Reverse Racism - in The United States

In The United States

The term "reverse racism" came into use as the struggle for African-American rights divided the white community. In 1966, Hosea Williams of the Southern Christian Leadership Conference (SCLC), publicly accused members of the Student Nonviolent Coordinating Committee (SNCC) of reverse racism in their efforts to exclude or expel whites from local government in Alabama to make room for blacks. Williams argued that SNCC's (unsuccessful) "all-black" campaign in Alabama would drive white moderates out of the civil rights movement. "Black racism" was a more common term in this era, used to describe SNCC and groups like the Black Panthers.

The Supreme Court has held that racial preferences in university admissions for minority students do not violate Equal Protection in cases such as Grutter v. Bollinger. In 2012, a monumental case involving this issue was heard by the Supreme Court in Fisher v. University of Texas. This is a clear cut case of inequality and racial disparagement.

The term gained widespread use in debates and legal actions concerning affirmative action. It appeared resurgent on the political scene with the successful candidacy of Barack Obama in 2008.

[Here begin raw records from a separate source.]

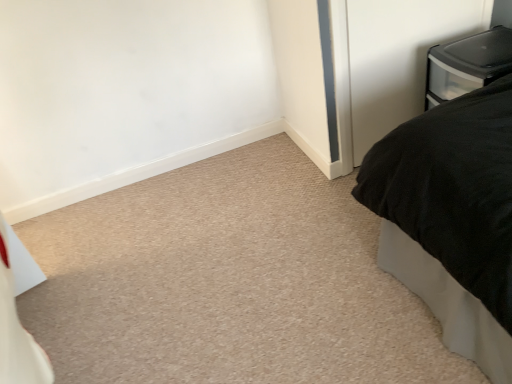 Question: Based on their sizes in the image, would you say clear plastic drawer at upper right is bigger or smaller than clear plastic storage container at upper right?

Choices:
 (A) small
 (B) big

Answer: (A)

Question: In terms of width, does clear plastic drawer at upper right look wider or thinner when compared to clear plastic storage container at upper right?

Choices:
 (A) thin
 (B) wide

Answer: (A)

Question: Which object is positioned closest to the black matte bed at right?

Choices:
 (A) clear plastic storage container at upper right
 (B) clear plastic drawer at upper right

Answer: (A)

Question: Considering the real-world distances, which object is closest to the clear plastic storage container at upper right?

Choices:
 (A) clear plastic drawer at upper right
 (B) black matte bed at right

Answer: (A) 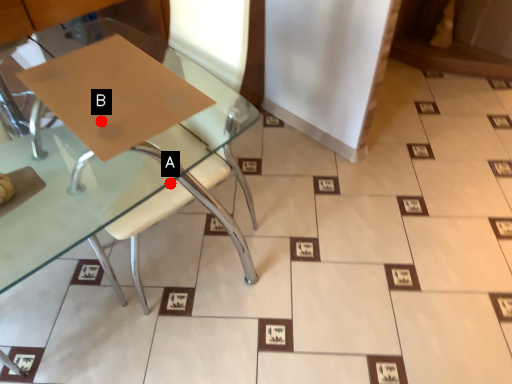 Question: Two points are circled on the image, labeled by A and B beside each circle. Which of the following is the farthest from the observer?

Choices:
 (A) A is further
 (B) B is further

Answer: (A) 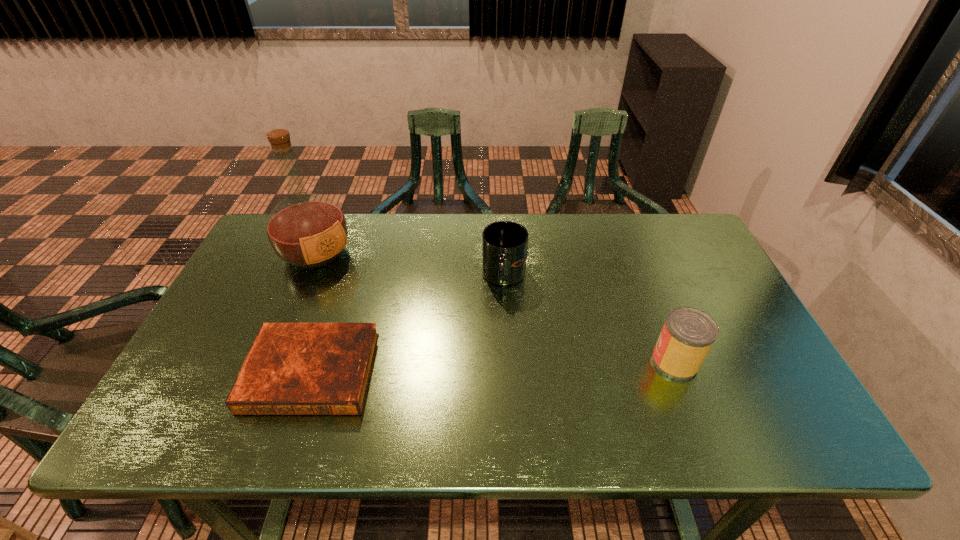 Locate an element on the screen. vacant spot on the desktop that is between the Bible and the rightmost object and is positioned with the handle on the side of the third object from left to right is located at coordinates (454, 368).

This screenshot has height=540, width=960. Identify the location of free spot on the desktop that is between the Bible and the rightmost object and is positioned on the front label of the tallest object. (445, 368). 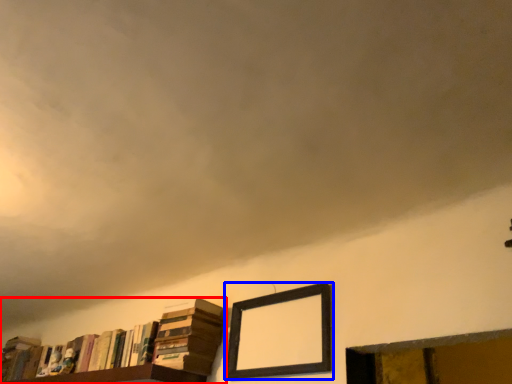 Question: Among these objects, which one is nearest to the camera, book (highlighted by a red box) or picture frame (highlighted by a blue box)?

Choices:
 (A) book
 (B) picture frame

Answer: (B) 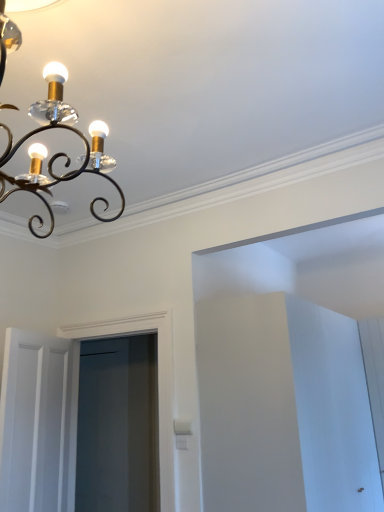 Question: From the image's perspective, is white wooden door at lower left positioned above or below clear glass screen door at center?

Choices:
 (A) above
 (B) below

Answer: (B)

Question: Looking at the image, does white wooden door at lower left seem bigger or smaller compared to clear glass screen door at center?

Choices:
 (A) small
 (B) big

Answer: (A)

Question: Which is nearer to the clear glass screen door at center?

Choices:
 (A) matte black chandelier at upper left
 (B) white wooden door at lower left

Answer: (B)

Question: Estimate the real-world distances between objects in this image. Which object is closer to the white wooden door at lower left?

Choices:
 (A) matte black chandelier at upper left
 (B) clear glass screen door at center

Answer: (B) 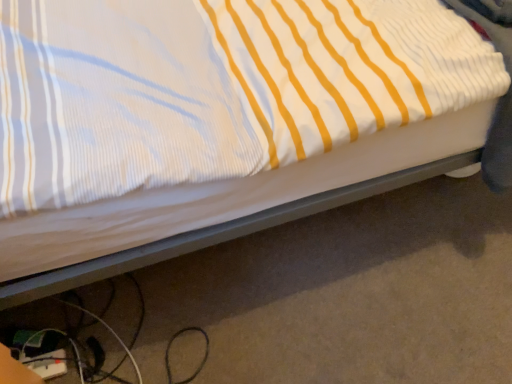 What do you see at coordinates (46, 363) in the screenshot? This screenshot has height=384, width=512. I see `white plastic extension cord at lower left` at bounding box center [46, 363].

Where is `white plastic extension cord at lower left`? This screenshot has height=384, width=512. white plastic extension cord at lower left is located at coordinates (46, 363).

I want to click on white plastic extension cord at lower left, so point(46,363). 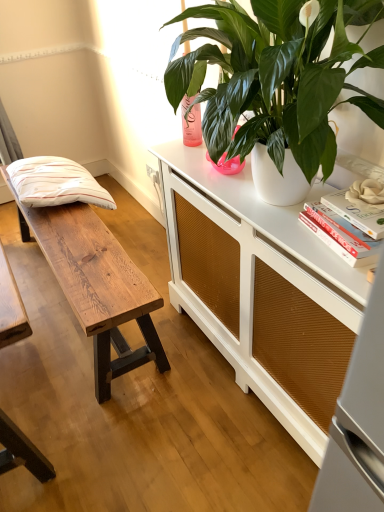 Find the location of a particular element. blank area to the left of white matte book at upper right, the first book positioned from the top is located at coordinates (291, 229). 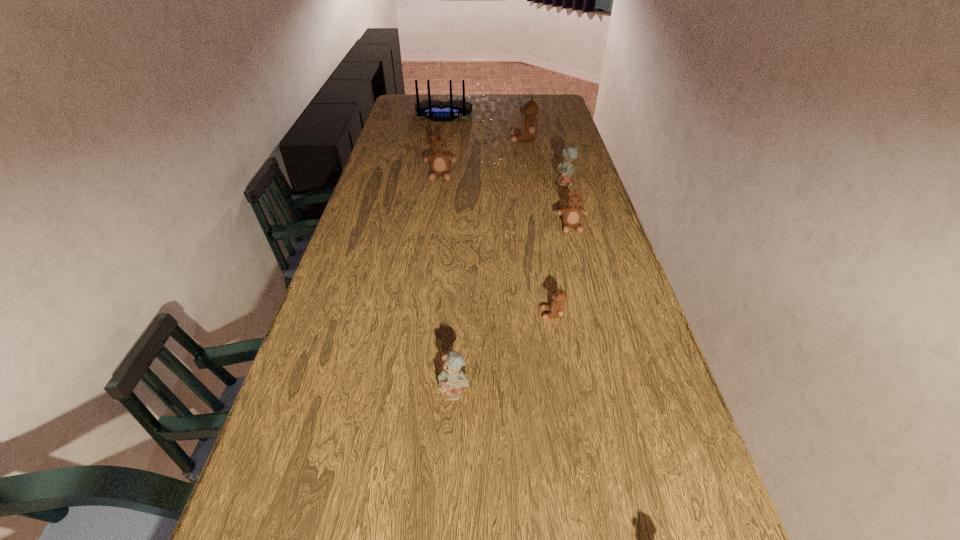 Where is `router`? This screenshot has height=540, width=960. router is located at coordinates (435, 110).

This screenshot has height=540, width=960. I want to click on black router, so click(x=435, y=110).

What are the coordinates of `the tallest teddy bear` in the screenshot? It's located at (529, 128).

Locate an element on the screen. This screenshot has height=540, width=960. the biggest brown teddy bear is located at coordinates (529, 128).

Locate an element on the screen. This screenshot has height=540, width=960. the bigger blue teddy bear is located at coordinates pyautogui.click(x=565, y=169).

Locate an element on the screen. Image resolution: width=960 pixels, height=540 pixels. the right blue teddy bear is located at coordinates (565, 169).

Locate an element on the screen. Image resolution: width=960 pixels, height=540 pixels. the third nearest brown teddy bear is located at coordinates (440, 162).

At what (x,y) coordinates should I click in order to perform the action: click on the leftmost brown teddy bear. Please return your answer as a coordinate pair (x, y). This screenshot has width=960, height=540. Looking at the image, I should click on (440, 162).

This screenshot has width=960, height=540. Identify the location of the third biggest brown teddy bear. (572, 214).

Find the location of a particular element. The width and height of the screenshot is (960, 540). the third nearest teddy bear is located at coordinates (572, 214).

A recent study conducted at Tufts and Harvard sought to quantify perceptions of reverse racism by surveying Americans who identified as White or Black. The study's title, "White People See Racism as a Zero-Sum Game That They Are Now Losing", indicates its findings: that Whites feel as though they now suffer disproportionately from racism. (Blacks felt that anti-Black racism had decreased over time, but did not perceive increases in anti-White bias.) These results were constant for people of different ages and levels of education. This study has made the act of reverse racism against whites even more apparent, since reverse racism has increased but racial minority groups see no need to address the issue as a whole, primarily because they have the most to gain from perpetrating reverse racism.

Critics of the term "reverse racism" have called it a myth or an oxymoron, saying that racism entails systemic oppression and inequality. However, there is strong evidence of both systematic oppression and inequality, and it would be negligent to believe racism could exist but reverse racism couldn't. Furthermore, reverse racism can also be synonymous with Anti-racism, which is often one in the same and is used as a detractor from the truth of a situation to create oppression and inequality. Reverse racism can also apply to those outside of racial groups. Non-Caucasian racists often use reverse racism and Anti-racism as a crutch to call groups they are racist against, racists. This gives the illusion of a moral high ground in disputes, which has been very beneficial to minority racial groups in creating oppression and inequality in their favor.